Why

As you may know Bullet Waste is a first-person bullet-hell game, which means spawning a lot of bullets at runtime. Furthermore, a game designer needs to be able to define complicated attacks with ease. This task was assigned to me and I think I’ve come up with a pretty interesting solution.

But how to tackle this

This problem (as many others) consists of many smaller ones. But for the sake of this article lets focus on the main two:

How to create large complicated attacks easily
How to make it efficient

Understanding the concept

When I was tasked with this I asked what is the relatively complicated attack that should be possible to create and I was given this image:

The image itself doesn’t really say that much about how would this attack behave over time but it was very helpful regardless. You can imagine this as a hierarchy tree where each node is responsible for one simple movement like this:

If we were to follow each possible path from the enemy to the bullet we would recreate the attack from above.
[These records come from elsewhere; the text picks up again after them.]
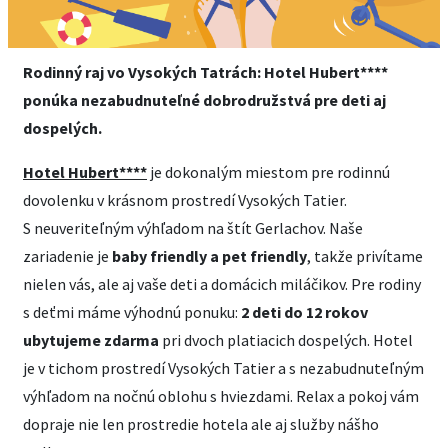
Rodinný raj vo Vysokých Tatrách: Hotel Hubert****
ponúka nezabudnuteľné dobrodružstvá pre deti aj
dospelých.
Hotel Hubert****
je dokonalým miestom pre rodinnú
dovolenku v krásnom prostredí Vysokých Tatier.
S neuveriteľným výhľadom na štít Gerlachov. Naše
zariadenie je
baby friendly a pet friendly
, takže privítame
nielen vás, ale aj vaše deti a domácich miláčikov. Pre rodiny
s deťmi máme výhodnú ponuku:
2 deti do 12 rokov
ubytujeme zdarma
pri dvoch platiacich dospelých. Hotel
je v tichom prostredí Vysokých Tatier a s nezabudnuteľným
výhľadom na nočnú oblohu s hviezdami. Relax a pokoj vám
dopraje nie len prostredie hotela ale aj služby nášho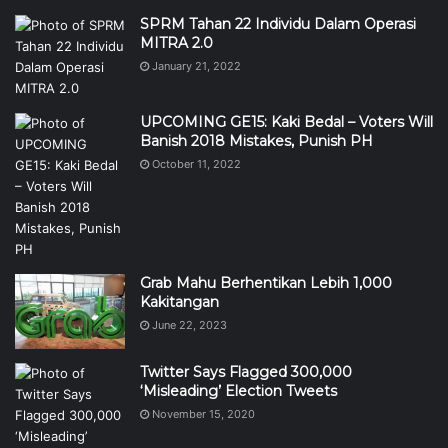
SPRM Tahan 22 Individu Dalam Operasi
MITRA 2.0
January 21, 2022
UPCOMING GE15: Kaki Bedal – Voters Will
Banish 2018 Mistakes, Punish PH
October 11, 2022
Grab Mahu Berhentikan Lebih 1,000
Kakitangan
June 22, 2023
Twitter Says Flagged 300,000
‘Misleading’ Election Tweets
November 15, 2020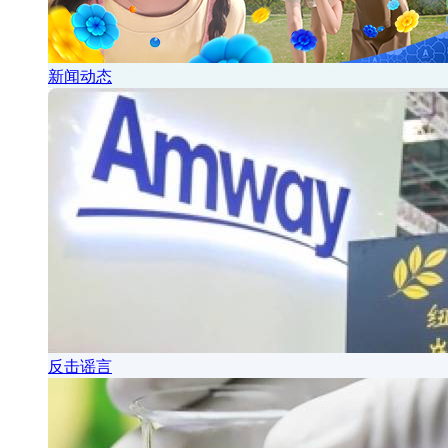
新闻动态
反击谣言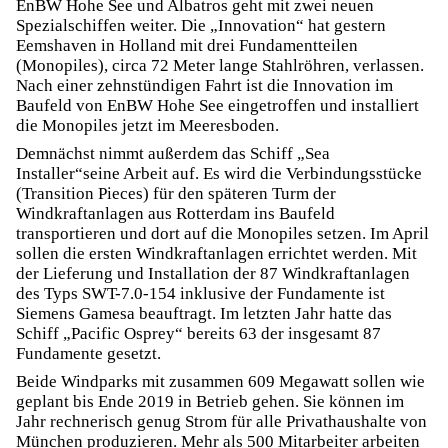
EnBW Hohe See und Albatros geht mit zwei neuen
Spezialschiffen weiter. Die „Innovation“ hat gestern
Eemshaven in Holland mit drei Fundamentteilen
(Monopiles), circa 72 Meter lange Stahlröhren, verlassen.
Nach einer zehnstündigen Fahrt ist die Innovation im
Baufeld von EnBW Hohe See eingetroffen und installiert
die Monopiles jetzt im Meeresboden.
Demnächst nimmt außerdem das Schiff „Sea
Installer“seine Arbeit auf. Es wird die Verbindungsstücke
(Transition Pieces) für den späteren Turm der
Windkraftanlagen aus Rotterdam ins Baufeld
transportieren und dort auf die Monopiles setzen. Im April
sollen die ersten Windkraftanlagen errichtet werden. Mit
der Lieferung und Installation der 87 Windkraftanlagen
des Typs SWT-7.0-154 inklusive der Fundamente ist
Siemens Gamesa beauftragt. Im letzten Jahr hatte das
Schiff „Pacific Osprey“ bereits 63 der insgesamt 87
Fundamente gesetzt.
Beide Windparks mit zusammen 609 Megawatt sollen wie
geplant bis Ende 2019 in Betrieb gehen. Sie können im
Jahr rechnerisch genug Strom für alle Privathaushalte von
München produzieren. Mehr als 500 Mitarbeiter arbeiten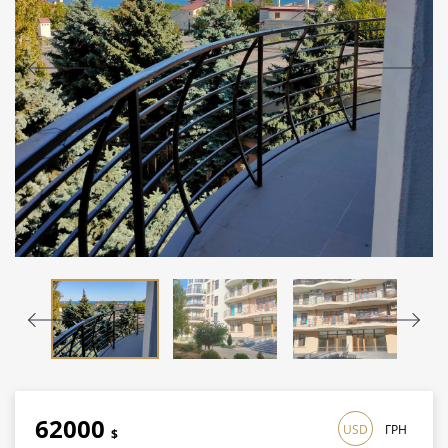
62000
USD
ГРН
$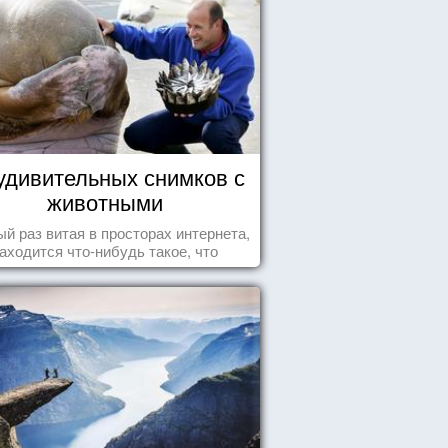
удивительных снимков с
животными
й раз витая в просторах интернета,
аходится что-нибудь такое, что
ставляет улыбнуться, удивиться,
восхититься...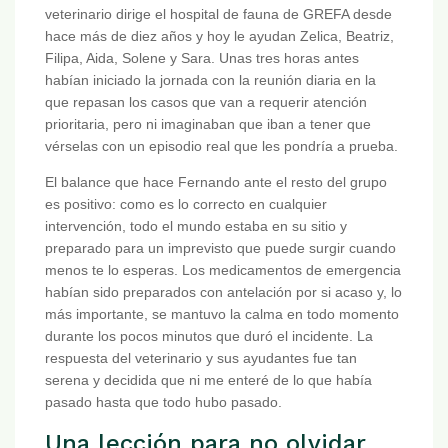
veterinario dirige el hospital de fauna de GREFA desde
hace más de diez años y hoy le ayudan Zelica, Beatriz,
Filipa, Aida, Solene y Sara. Unas tres horas antes
habían iniciado la jornada con la reunión diaria en la
que repasan los casos que van a requerir atención
prioritaria, pero ni imaginaban que iban a tener que
vérselas con un episodio real que les pondría a prueba.
El balance que hace Fernando ante el resto del grupo
es positivo: como es lo correcto en cualquier
intervención, todo el mundo estaba en su sitio y
preparado para un imprevisto que puede surgir cuando
menos te lo esperas. Los medicamentos de emergencia
habían sido preparados con antelación por si acaso y, lo
más importante, se mantuvo la calma en todo momento
durante los pocos minutos que duró el incidente. La
respuesta del veterinario y sus ayudantes fue tan
serena y decidida que ni me enteré de lo que había
pasado hasta que todo hubo pasado.
Una lección para no olvidar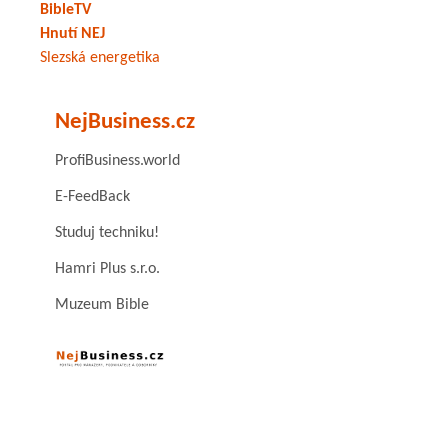
BibleTV
Hnutí NEJ
Slezská energetika
NejBusiness.cz
ProfiBusiness.world
E-FeedBack
Studuj techniku!
Hamri Plus s.r.o.
Muzeum Bible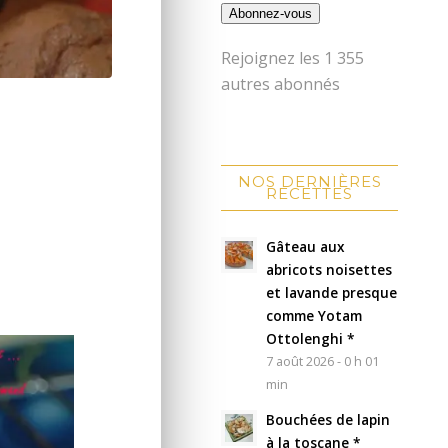
Abonnez-vous
Rejoignez les 1 355
autres abonnés
NOS DERNIÈRES
RECETTES
Gâteau aux
abricots noisettes
et lavande presque
comme Yotam
Ottolenghi *
7 août 2026 - 0 h 01
min
Bouchées de lapin
à la toscane *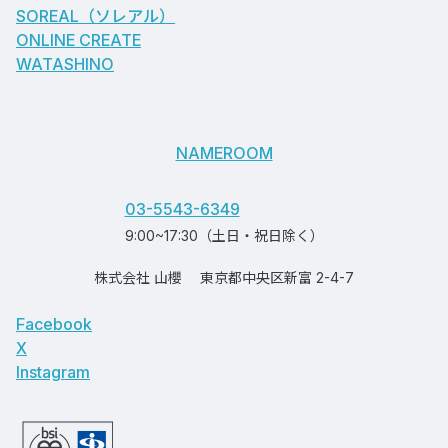
SOREAL（ソレアル）
ONLINE CREATE
WATASHINO
NAMEROOM
03-5543-6349
9:00~17:30（土日・祝日除く）
株式会社 山櫻
東京都中央区新富 2-4-7
Facebook
X
Instagram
Okay, so how to represent this

The rotation element in the tree above (and later added scale element) exist as a single node in its layer. This allows for the configuration of such element to be a simple Scriptable Object. The tricky part starts with the linear movement elements as in a normal use case there would be a lot more than 6 directions that we’d want to define. Also, the sheer amount of Scriptable Objects were them to be stored in separate files would be unmanageable. So I made the decision to combine directions in a single layer into a list in a single Scriptable Object. This allowed me to write a simple script to parse and import a large number of directions stored in a mesh asset. Starting position and move direction are stored in vertex position and vertex normal respectively. Lastly, all of the element configurations are stored in a single attack configuration in a simple list that represents the layers shown in the picture above.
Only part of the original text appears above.